Task instructions » Make the copy match the entries below exactly, with no pictures carried over.

Excerpted records »
========================================

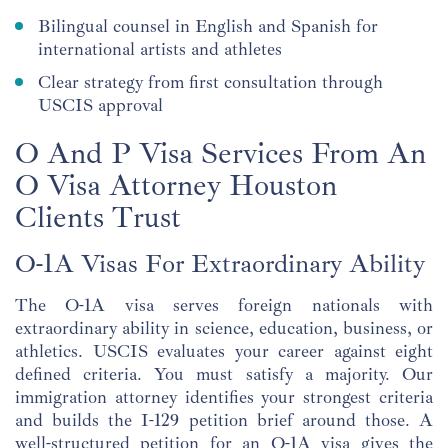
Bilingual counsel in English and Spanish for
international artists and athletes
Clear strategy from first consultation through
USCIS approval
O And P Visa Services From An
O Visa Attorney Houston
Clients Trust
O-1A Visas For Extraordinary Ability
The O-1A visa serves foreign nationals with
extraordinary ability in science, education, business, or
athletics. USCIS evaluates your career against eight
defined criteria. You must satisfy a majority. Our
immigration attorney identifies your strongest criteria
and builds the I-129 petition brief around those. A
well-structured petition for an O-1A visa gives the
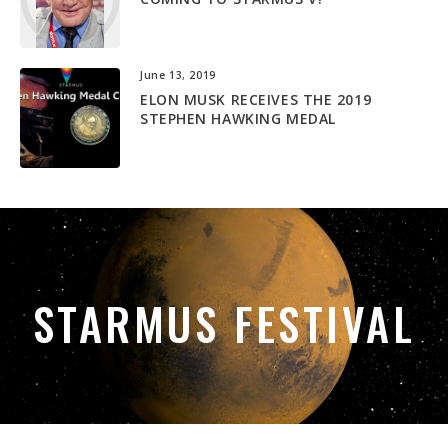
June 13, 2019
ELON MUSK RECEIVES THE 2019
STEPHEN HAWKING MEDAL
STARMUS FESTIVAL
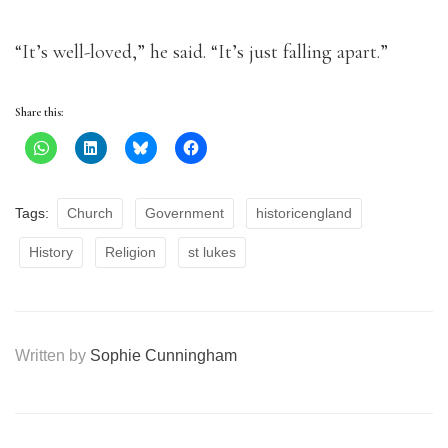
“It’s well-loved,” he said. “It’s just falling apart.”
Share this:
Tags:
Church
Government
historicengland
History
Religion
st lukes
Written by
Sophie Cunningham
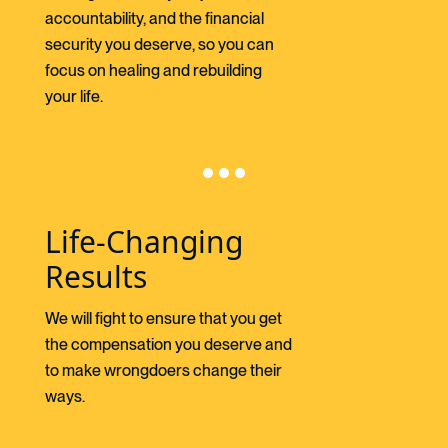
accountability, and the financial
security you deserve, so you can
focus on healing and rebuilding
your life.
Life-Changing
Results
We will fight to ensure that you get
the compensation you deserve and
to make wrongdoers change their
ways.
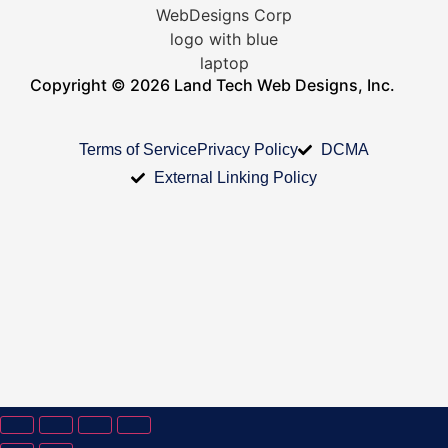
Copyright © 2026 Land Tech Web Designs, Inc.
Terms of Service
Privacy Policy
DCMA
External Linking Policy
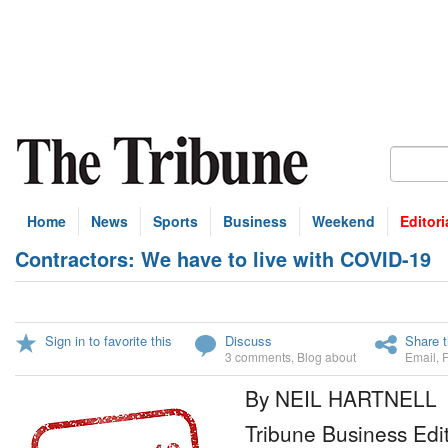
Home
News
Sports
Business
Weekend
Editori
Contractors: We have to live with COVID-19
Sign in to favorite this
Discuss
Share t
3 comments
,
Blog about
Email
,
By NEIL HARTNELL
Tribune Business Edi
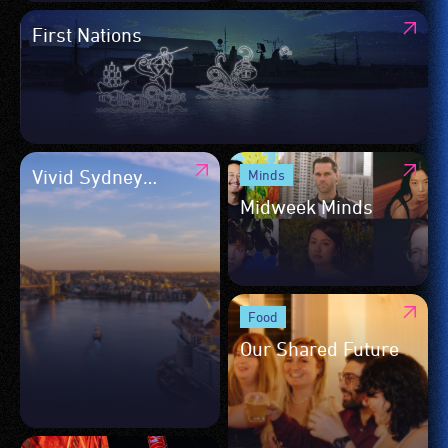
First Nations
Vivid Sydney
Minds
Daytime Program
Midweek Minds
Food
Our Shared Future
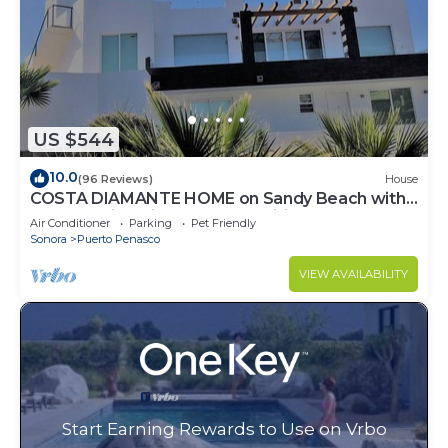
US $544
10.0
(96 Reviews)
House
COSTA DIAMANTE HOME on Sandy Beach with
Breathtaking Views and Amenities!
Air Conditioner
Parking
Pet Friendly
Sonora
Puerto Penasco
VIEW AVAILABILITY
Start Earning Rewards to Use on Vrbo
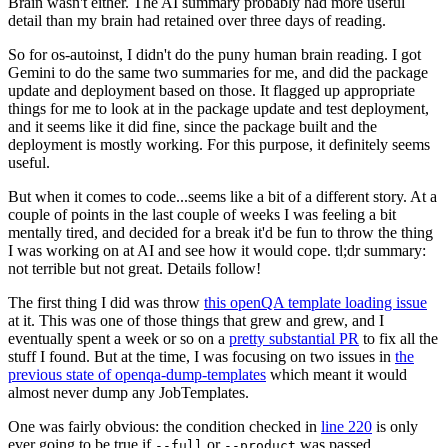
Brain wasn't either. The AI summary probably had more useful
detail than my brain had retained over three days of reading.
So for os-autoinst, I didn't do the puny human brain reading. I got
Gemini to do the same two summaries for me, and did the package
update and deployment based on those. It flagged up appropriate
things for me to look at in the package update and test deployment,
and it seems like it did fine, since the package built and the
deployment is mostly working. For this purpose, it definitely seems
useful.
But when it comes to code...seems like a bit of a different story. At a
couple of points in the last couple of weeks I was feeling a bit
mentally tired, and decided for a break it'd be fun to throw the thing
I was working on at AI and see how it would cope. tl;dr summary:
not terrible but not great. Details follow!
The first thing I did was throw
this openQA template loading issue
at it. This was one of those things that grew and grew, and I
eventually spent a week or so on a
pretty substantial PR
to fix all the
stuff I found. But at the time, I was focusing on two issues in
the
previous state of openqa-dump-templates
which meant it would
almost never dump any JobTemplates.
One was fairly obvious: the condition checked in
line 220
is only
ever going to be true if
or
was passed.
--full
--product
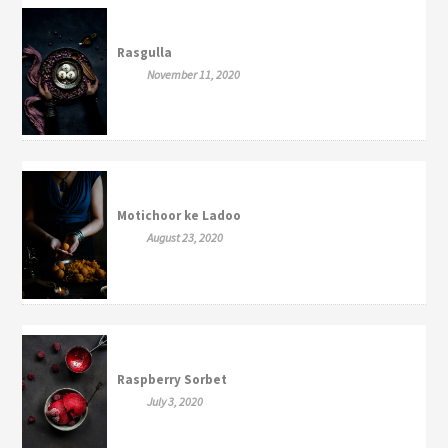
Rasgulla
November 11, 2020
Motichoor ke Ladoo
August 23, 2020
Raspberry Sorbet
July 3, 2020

========================================

Exercise result »
Bilingual counsel in English and Spanish for
international artists and athletes
Clear strategy from first consultation through
USCIS approval
O And P Visa Services From An
O Visa Attorney Houston
Clients Trust
O-1A Visas For Extraordinary Ability
The O-1A visa serves foreign nationals with
extraordinary ability in science, education, business, or
athletics. USCIS evaluates your career against eight
defined criteria. You must satisfy a majority. Our
immigration attorney identifies your strongest criteria
and builds the I-129 petition brief around those. A
well-structured petition for an O-1A visa gives the
June 13, 2019
ELON MUSK RECEIVES THE 2019
STEPHEN HAWKING MEDAL
STARMUS FESTIVAL
“It’s well-loved,” he said. “It’s just falling apart.”
Share this:
Tags:
Church
Government
historicengland
History
Religion
st lukes
Written by
Sophie Cunningham
accountability, and the financial
security you deserve, so you can
focus on healing and rebuilding
your life.
Life-Changing
Results
We will fight to ensure that you get
the compensation you deserve and
to make wrongdoers change their
ways.
Copyright © 2026 Land Tech Web Designs, Inc.
Terms of Service
Privacy Policy
DCMA
External Linking Policy
Home
News
Sports
Business
Weekend
Editori
Contractors: We have to live with COVID-19
Sign in to favorite this
Discuss
Share t
3 comments
,
Blog about
Email
,
By NEIL HARTNELL
Tribune Business Edi
First Nations
Vivid Sydney
Minds
Daytime Program
Midweek Minds
Food
Our Shared Future
US $544
10.0
(96 Reviews)
House
COSTA DIAMANTE HOME on Sandy Beach with
Breathtaking Views and Amenities!
Air Conditioner
Parking
Pet Friendly
Sonora
Puerto Penasco
VIEW AVAILABILITY
Start Earning Rewards to Use on Vrbo
Brain wasn't either. The AI summary probably had more useful
detail than my brain had retained over three days of reading.
So for os-autoinst, I didn't do the puny human brain reading. I got
Gemini to do the same two summaries for me, and did the package
update and deployment based on those. It flagged up appropriate
things for me to look at in the package update and test deployment,
and it seems like it did fine, since the package built and the
deployment is mostly working. For this purpose, it definitely seems
useful.
But when it comes to code...seems like a bit of a different story. At a
couple of points in the last couple of weeks I was feeling a bit
mentally tired, and decided for a break it'd be fun to throw the thing
I was working on at AI and see how it would cope. tl;dr summary:
not terrible but not great. Details follow!
The first thing I did was throw
this openQA template loading issue
at it. This was one of those things that grew and grew, and I
eventually spent a week or so on a
pretty substantial PR
to fix all the
stuff I found. But at the time, I was focusing on two issues in
the
previous state of openqa-dump-templates
which meant it would
almost never dump any JobTemplates.
One was fairly obvious: the condition checked in
line 220
is only
ever going to be true if
or
was passed.
--full
--product
Rasgulla
November 11, 2020
Motichoor ke Ladoo
August 23, 2020
Raspberry Sorbet
July 3, 2020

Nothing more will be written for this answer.